**THE PROBLEM**
Each line of the material, from the first through the one containing "Women (301, 593)", is to be written out exactly.

╔══

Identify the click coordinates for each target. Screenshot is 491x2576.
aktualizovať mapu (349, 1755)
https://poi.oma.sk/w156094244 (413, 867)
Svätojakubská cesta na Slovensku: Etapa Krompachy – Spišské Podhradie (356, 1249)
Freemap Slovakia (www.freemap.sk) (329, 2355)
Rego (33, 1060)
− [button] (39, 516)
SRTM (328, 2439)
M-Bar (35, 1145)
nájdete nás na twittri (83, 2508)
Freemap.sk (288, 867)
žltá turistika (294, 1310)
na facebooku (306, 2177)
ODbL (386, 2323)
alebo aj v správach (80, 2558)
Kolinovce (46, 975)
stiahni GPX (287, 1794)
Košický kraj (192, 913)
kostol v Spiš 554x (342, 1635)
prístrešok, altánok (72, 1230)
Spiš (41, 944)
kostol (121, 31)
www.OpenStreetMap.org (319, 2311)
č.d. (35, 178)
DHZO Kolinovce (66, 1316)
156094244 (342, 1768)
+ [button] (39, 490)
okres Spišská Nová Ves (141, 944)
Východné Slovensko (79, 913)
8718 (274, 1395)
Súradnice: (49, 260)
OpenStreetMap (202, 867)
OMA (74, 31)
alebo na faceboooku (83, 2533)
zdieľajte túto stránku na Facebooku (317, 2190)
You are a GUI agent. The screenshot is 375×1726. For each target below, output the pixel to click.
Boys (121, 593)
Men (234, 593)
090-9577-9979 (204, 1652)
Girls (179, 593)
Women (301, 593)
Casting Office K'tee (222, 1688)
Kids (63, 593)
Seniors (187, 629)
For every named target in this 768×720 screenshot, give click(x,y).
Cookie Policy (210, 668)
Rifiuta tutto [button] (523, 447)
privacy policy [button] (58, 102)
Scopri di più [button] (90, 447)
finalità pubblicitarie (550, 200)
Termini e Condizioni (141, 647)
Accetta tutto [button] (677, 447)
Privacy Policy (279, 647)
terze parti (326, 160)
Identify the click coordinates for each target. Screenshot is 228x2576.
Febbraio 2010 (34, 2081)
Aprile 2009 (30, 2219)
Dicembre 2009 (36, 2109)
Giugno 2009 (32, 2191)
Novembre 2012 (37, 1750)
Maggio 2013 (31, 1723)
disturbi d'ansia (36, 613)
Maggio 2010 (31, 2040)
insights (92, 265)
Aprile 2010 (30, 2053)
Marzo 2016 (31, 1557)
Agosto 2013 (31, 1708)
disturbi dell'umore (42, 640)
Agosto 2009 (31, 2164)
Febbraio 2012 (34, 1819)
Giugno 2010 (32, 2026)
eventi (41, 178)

╚══

**EXERCISE ANSWER**
Identify the click coordinates for each target. Screenshot is 491x2576.
aktualizovať mapu (349, 1755)
https://poi.oma.sk/w156094244 (413, 867)
Svätojakubská cesta na Slovensku: Etapa Krompachy – Spišské Podhradie (356, 1249)
Freemap Slovakia (www.freemap.sk) (329, 2355)
Rego (33, 1060)
− [button] (39, 516)
SRTM (328, 2439)
M-Bar (35, 1145)
nájdete nás na twittri (83, 2508)
Freemap.sk (288, 867)
žltá turistika (294, 1310)
na facebooku (306, 2177)
ODbL (386, 2323)
alebo aj v správach (80, 2558)
Kolinovce (46, 975)
stiahni GPX (287, 1794)
Košický kraj (192, 913)
kostol v Spiš 554x (342, 1635)
prístrešok, altánok (72, 1230)
Spiš (41, 944)
kostol (121, 31)
www.OpenStreetMap.org (319, 2311)
č.d. (35, 178)
DHZO Kolinovce (66, 1316)
156094244 (342, 1768)
+ [button] (39, 490)
okres Spišská Nová Ves (141, 944)
Východné Slovensko (79, 913)
8718 (274, 1395)
Súradnice: (49, 260)
OpenStreetMap (202, 867)
OMA (74, 31)
alebo na faceboooku (83, 2533)
zdieľajte túto stránku na Facebooku (317, 2190)
You are a GUI agent. The screenshot is 375×1726. For each target below, output the pixel to click.
Boys (121, 593)
Men (234, 593)
090-9577-9979 (204, 1652)
Girls (179, 593)
Women (301, 593)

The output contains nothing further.